For most of last year, our builds were getting slower in ways that were easy to notice but hard to explain. A change that once took six minutes to verify had crept past twelve. Nothing in our stack had fundamentally changed, yet every release carried a little more waiting with it.

The obvious response was to reach for new tools. We considered faster runners, a different bundler, and a larger cache. Instead, we paused and looked closely at the system we already had. The biggest gains, it turned out, were hiding in ordinary places: repeated work, broad dependency rules, and defaults nobody had questioned in years.

Start by measuring, not guessing

Our first step was to make the build visible. We added timing around each stage, recorded cache hits, and tracked the files that caused downstream tasks to run. Within a week, the shape of the problem was clear. A handful of small jobs were invalidating most of the pipeline, while several expensive steps were running whether their inputs had changed or not.

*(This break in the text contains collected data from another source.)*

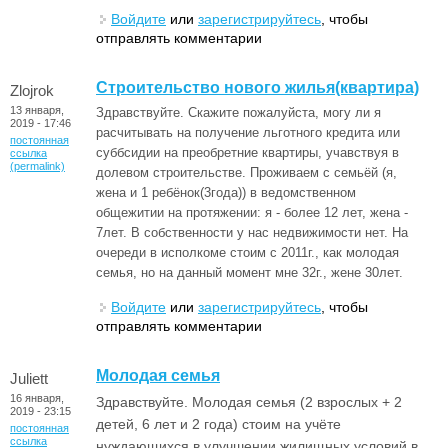
Войдите
или
зарегистрируйтесь
, чтобы
отправлять комментарии
Строительство нового жилья(квартира)
Zlojrok
13 января,
Здравствуйте. Скажите пожалуйста, могу ли я
2019 - 17:46
расчитывать на получение льготного кредита или
постоянная
суббсидии на преобретние квартиры, учавствуя в
ссылка
(permalink)
долевом строительстве. Проживаем с семьёй (я,
жена и 1 ребёнок(3года)) в ведомственном
общежитии на протяжении: я - более 12 лет, жена -
7лет. В собственности у нас недвижимости нет. На
очереди в исполкоме стоим с 2011г., как молодая
семья, но на данный момент мне 32г., жене 30лет.
Войдите
или
зарегистрируйтесь
, чтобы
отправлять комментарии
Молодая семья
Juliett
16 января,
Здравствуйте. Молодая семья (2 взрослых + 2
2019 - 23:15
детей, 6 лет и 2 года) стоим на учёте
постоянная
ссылка
нуждающихся в улучшении жилищных условий в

“The fastest task is not the one you optimize. It is the one you discover you never needed to run.”

We narrowed task boundaries, made inputs explicit, and moved work out of the critical path. None of these changes was dramatic on its own. Together, they reduced median build time from twelve minutes to just under six, with the slowest builds improving even more.

The lesson was less about performance than attention. Before replacing a system, learn where it spends its time. Better measurements gave us better questions—and those questions were enough to make the stack we already trusted feel fast again.